Naruse Kenji, Kim Hong Rye, Shin Young Min, Chang Suk Min, Lee Hye Ran, Park Chang Sik, Jin Dong Il
Division of Animal Science and Resources, Research Center for Transgenic Cloned Pigs, Chungnam National University, Daejeon City 338-708, South Korea.
Theriogenology. 2007 Jan 15;67(2):407-12. doi: 10.1016/j.theriogenology.2006.08.009. Epub 2006 Sep 28.

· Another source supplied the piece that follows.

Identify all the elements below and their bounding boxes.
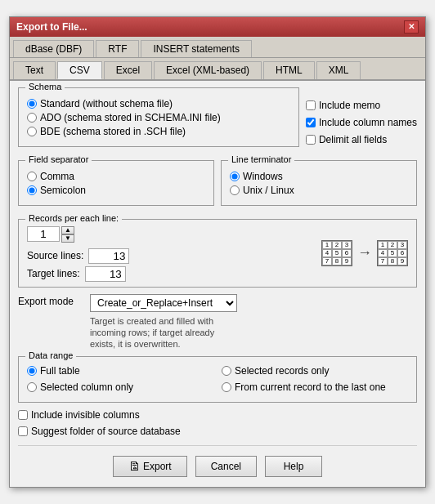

To investigate the effects of water-soluble vitamin supplementation for IVM/IVC of porcine oocytes and evaluate maturation and developmental capacity in vitro, porcine cumulus oocyte complexes (COCs) was matured in NCSU-23-based medium with water-soluble vitamins for 44 h and then cultured in PZM-3 for 7 days following activation. The COCs were allocated into five treatment groups and matured in various concentrations of MEM vitamins (control, 0.05, 0.1, 0.2, 0.4, and 1x). Metaphase II plates of the cumulus-free oocytes were observed following Hoechest 33258 staining. The COCs were allocated into four treatment groups, matured in various concentrations of MEM vitamins (control, 0.05, 0.1, 0.2, and 0.4x) and cultured in PZM-3 following activation. Also, COCS were matured without MEM vitamins and cultured in PZM-3 with various concentrations (control, 0.1, 0.4, 1.0, and 2.0 x) of MEM vitamins. Furthermore, 2 x 2 factorial (IVM/IVC) experiments were performed in IVM medium with or without 0.05 x MEM vitamins and IVC medium with or without 0.4x MEM vitamins to examine the in vitro development of parthenogenetic embryos. Maturation rates of COCs treated with MEM vitamins did not differ significantly among groups. However, compared to the control group, oocytes matured with the addition of 0.05 x MEM vitamins developed to blastocysts at a higher percentage (P<0.05) following activation and culture in PZM-3 without MEM vitamins. Total cell number of blastocysts was significantly higher in the 0.05 x group. Addition of 0.4x MEM vitamins decreased (P<0.05) cleavage and blastocyst developmental rates compared with 0.05 x MEM vitamins-treated group. In contrast, addition of vitamins to PZM-3 medium for in vitro culture of activated porcine oocytes did not affect development. In conclusion, addition of a low concentration of MEM vitamins to IVM medium for porcine oocytes enhanced subsequent development and improved embryo quality.
为研究水溶性维生素补充剂对猪卵母细胞体外成熟/体外培养(IVM/IVC)的影响,并评估其体外成熟和发育能力,将猪卵丘卵母细胞复合体(COCs)在含有水溶性维生素的基于NCSU - 23的培养基中成熟培养44小时,然后在激活后于PZM - 3中培养7天。将COCs分为五个处理组,在不同浓度的MEM维生素(对照、0.05、0.1、0.2、0.4和1倍)中成熟。用Hoechest 33258染色后观察裸卵的中期II板。将COCs分为四个处理组,在不同浓度的MEM维生素(对照、0.05、0.1、0.2和0.4倍)中成熟,并在激活后于PZM - 3中培养。此外,COCs在无MEM维生素的条件下成熟,并在含有不同浓度(对照、0.1、0.4、1.0和2.0倍)MEM维生素的PZM - 3中培养。此外,进行了2×2析因(IVM/IVC)实验,在含或不含0.05倍MEM维生素的IVM培养基以及含或不含0.4倍MEM维生素的IVC培养基中,以研究孤雌胚胎的体外发育。用MEM维生素处理的COCs的成熟率在各组之间无显著差异。然而,与对照组相比,添加0.05倍MEM维生素成熟的卵母细胞在激活并在无MEM维生素的PZM - 3中培养后,发育为囊胚的百分比更高(P<0.05)。0.05倍组的囊胚总细胞数显著更高。与0.05倍MEM维生素处理组相比,添加0.4倍MEM维生素降低了(P<0.05)卵裂率和囊胚发育率。相反,在用于激活猪卵母细胞体外培养的PZM - 3培养基中添加维生素对发育没有影响。总之,在猪卵母细胞的IVM培养基中添加低浓度的MEM维生素可增强后续发育并改善胚胎质量。